Staff union mulls college’s ‘disappointing’ offer as strike possibility looms

By Camryn Cutinello, Co-Editor-in-Chief

A sign outside the United Staff of Columbia College’s office at 600 S. Michigan Ave. calls for a salary increase for staff members. K’Von Jackson

The college’s representatives presented a new offer to the United Staff of Columbia College’s bargaining committee Friday, Dec. 3, an offer USofCC President Craig Sigele said is “disappointing.” 

The proposal, which was also sent in an email to faculty and staff, would include a total pay raise of 14.5% over six years. Within that number, 10.5% would be retroactive pay to make up for the years the union has gone without a contract. The current contract expired on Aug. 18, 2018. 
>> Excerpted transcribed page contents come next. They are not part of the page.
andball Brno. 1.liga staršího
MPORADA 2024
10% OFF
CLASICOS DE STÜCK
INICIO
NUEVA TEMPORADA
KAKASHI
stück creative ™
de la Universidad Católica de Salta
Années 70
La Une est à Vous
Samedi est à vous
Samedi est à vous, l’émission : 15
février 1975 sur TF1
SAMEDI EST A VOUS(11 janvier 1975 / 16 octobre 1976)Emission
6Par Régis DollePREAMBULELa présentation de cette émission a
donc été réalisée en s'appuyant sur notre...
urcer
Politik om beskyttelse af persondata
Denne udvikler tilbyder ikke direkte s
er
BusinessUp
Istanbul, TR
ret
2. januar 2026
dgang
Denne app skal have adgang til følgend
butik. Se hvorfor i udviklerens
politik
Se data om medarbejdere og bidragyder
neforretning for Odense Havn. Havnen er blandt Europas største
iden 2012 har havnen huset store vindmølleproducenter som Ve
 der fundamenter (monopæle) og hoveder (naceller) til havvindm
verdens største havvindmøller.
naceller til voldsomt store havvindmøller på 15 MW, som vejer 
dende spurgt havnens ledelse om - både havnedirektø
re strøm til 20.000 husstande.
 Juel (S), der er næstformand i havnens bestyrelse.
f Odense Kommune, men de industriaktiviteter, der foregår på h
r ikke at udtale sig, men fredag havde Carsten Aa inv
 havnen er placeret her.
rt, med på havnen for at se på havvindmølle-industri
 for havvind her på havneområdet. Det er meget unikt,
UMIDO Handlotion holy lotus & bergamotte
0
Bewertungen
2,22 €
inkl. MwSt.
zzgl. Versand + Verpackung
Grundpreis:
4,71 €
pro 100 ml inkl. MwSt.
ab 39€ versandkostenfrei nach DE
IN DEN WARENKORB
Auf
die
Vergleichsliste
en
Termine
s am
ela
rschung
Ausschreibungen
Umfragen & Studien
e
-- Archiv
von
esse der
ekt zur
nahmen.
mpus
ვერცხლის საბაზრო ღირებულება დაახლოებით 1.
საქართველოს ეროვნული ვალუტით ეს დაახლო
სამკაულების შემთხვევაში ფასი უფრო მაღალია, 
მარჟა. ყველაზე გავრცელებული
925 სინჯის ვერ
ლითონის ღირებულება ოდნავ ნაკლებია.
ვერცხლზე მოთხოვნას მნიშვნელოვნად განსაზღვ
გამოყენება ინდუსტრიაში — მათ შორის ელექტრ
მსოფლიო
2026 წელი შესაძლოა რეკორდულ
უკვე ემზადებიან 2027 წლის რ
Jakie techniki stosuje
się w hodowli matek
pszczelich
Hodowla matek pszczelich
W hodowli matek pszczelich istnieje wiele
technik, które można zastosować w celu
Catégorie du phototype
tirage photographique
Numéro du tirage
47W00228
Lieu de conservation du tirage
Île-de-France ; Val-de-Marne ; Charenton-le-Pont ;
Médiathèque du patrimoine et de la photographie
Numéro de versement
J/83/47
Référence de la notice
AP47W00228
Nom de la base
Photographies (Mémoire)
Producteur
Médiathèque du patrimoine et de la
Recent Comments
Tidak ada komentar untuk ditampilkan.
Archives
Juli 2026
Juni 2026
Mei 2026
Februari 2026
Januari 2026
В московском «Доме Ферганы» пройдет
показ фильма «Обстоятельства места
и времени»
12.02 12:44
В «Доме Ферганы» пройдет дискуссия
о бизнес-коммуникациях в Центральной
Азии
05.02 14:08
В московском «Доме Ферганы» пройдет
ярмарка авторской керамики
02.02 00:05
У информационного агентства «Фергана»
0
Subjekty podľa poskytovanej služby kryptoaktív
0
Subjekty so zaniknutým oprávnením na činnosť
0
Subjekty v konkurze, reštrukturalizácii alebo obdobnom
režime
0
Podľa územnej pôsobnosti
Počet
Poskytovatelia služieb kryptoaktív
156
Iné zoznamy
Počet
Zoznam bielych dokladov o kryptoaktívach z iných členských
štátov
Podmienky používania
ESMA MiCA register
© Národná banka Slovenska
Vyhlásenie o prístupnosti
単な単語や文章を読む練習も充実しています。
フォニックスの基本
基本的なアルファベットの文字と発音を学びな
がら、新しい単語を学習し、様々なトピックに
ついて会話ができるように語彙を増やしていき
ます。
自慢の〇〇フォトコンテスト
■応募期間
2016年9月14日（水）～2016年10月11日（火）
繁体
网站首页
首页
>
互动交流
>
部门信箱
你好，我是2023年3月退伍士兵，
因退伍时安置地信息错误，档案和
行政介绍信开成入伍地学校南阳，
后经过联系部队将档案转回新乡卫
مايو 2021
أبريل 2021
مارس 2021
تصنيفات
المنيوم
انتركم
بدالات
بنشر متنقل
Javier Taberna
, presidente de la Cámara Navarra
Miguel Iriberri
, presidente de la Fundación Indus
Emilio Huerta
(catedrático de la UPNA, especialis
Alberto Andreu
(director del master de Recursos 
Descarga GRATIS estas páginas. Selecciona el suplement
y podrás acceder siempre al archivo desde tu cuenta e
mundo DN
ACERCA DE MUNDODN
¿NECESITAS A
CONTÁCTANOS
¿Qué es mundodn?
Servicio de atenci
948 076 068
USofCC’s membership includes full- and part-time staff of the college who work outside of the classroom.

The proposed contract would also include a signing bonus of $1,500 for full-time employees and $750 for part-time employees. 

Sigele, also the academic manager in the Communication Department, said the college’s initial proposal included a signing bonus, but the union’s bargaining team asked them to remove it in favor of including that money into the pay increase. 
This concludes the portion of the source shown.